Alibaba to help break down international trade barriers

During a meeting with small business owners in Chicago on Wednesday, Ma pushed the Internet as a friend rather than an enemy of small businesses. Ma said he viewed Alibaba has an electronic World Trade Organization (e-WTO) for small businesses across the globe. Alibaba will help break down trade barriers through e-commerce. He told an audience of about 300 that 95% of firms that sell goods through Alibaba are small businesses.
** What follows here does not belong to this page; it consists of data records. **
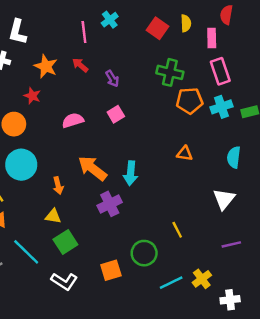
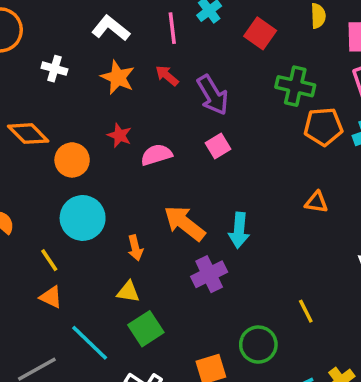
red square: (158, 28) -> (260, 33), moved
white L-shape: (18, 32) -> (111, 28), moved, turned 115
purple arrow: (112, 79) -> (213, 95), size x1.6
red star: (32, 96) -> (119, 135), moved

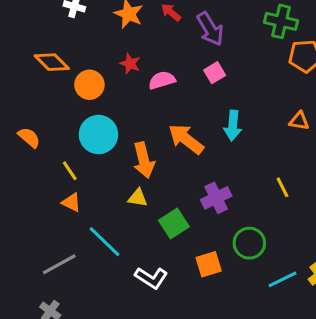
cyan arrow: (239, 230) -> (233, 125), moved
orange arrow: (135, 248) -> (144, 160), size x1.6
purple cross: (209, 274) -> (216, 198), moved
yellow line: (306, 311) -> (283, 187), moved
green square: (146, 329) -> (174, 224), moved

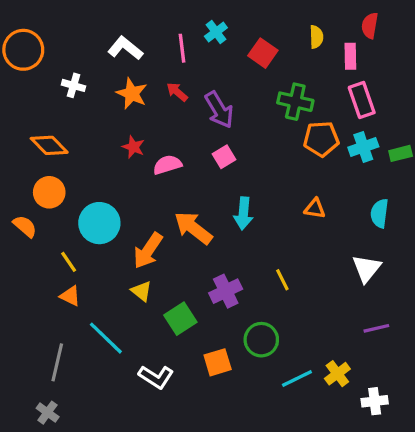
orange circle: (89, 85) -> (49, 192), moved
orange arrow: (144, 160) -> (148, 251), turned 48
yellow line: (283, 187) -> (282, 280), moved
yellow triangle: (138, 198) -> (141, 291), turned 30
gray line: (59, 264) -> (57, 362), turned -48

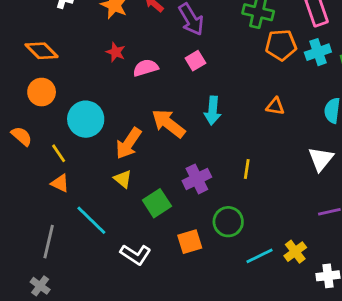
orange semicircle: (25, 226) -> (22, 136), moved
yellow line: (282, 280) -> (247, 169), turned 36

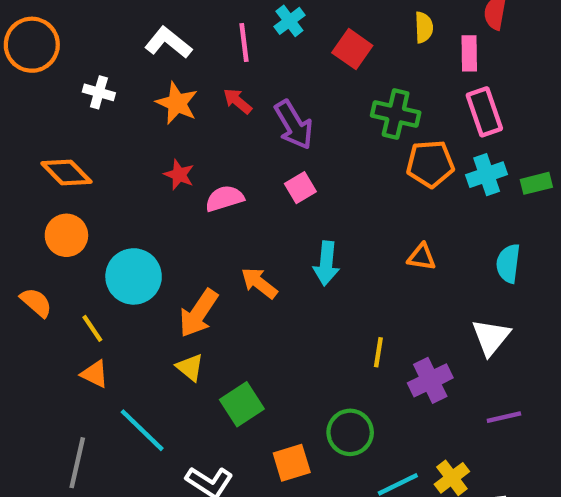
orange arrow: (168, 123) -> (259, 283), size x0.7
purple cross: (197, 179) -> (430, 380), moved

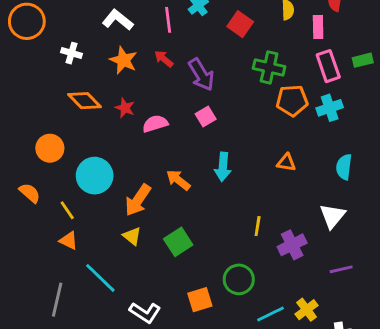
orange diamond: (66, 172) -> (84, 101), moved
green rectangle: (536, 183) -> (363, 60), moved
green square: (242, 404) -> (178, 242), moved

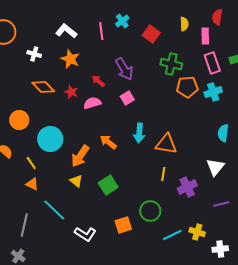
red arrow: (164, 59) -> (98, 81), moved
orange triangle: (286, 163) -> (166, 144), moved, size x1.6
yellow cross: (307, 310) -> (197, 232), turned -35

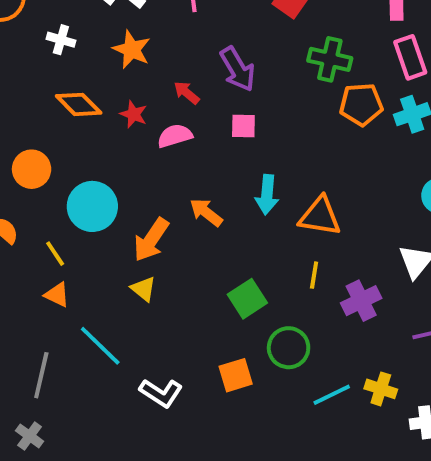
pink square: (127, 98) -> (243, 126), turned 32
green square: (108, 185) -> (247, 299), moved

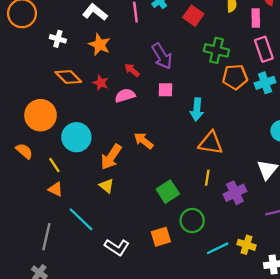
orange circle: (32, 169) -> (41, 115), size x1.4
cyan arrow: (267, 195) -> (197, 109), moved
According to McKinsey, China’s middle-class is expected to grow to 630 million by 2022, and most of them prefer buying foreign goods due to quality and reliability issues with local products. Ma said that over 120 million shoppers visit Alibaba sites daily. According to Bloomberg, he aims to increase the percentage of revenue coming from outside China to 40% of the total, up from just 2% last year.

On Thursday, HSBC slashed its price target on Alibaba from $136 to $124, though it maintained a Buy rating on the stock.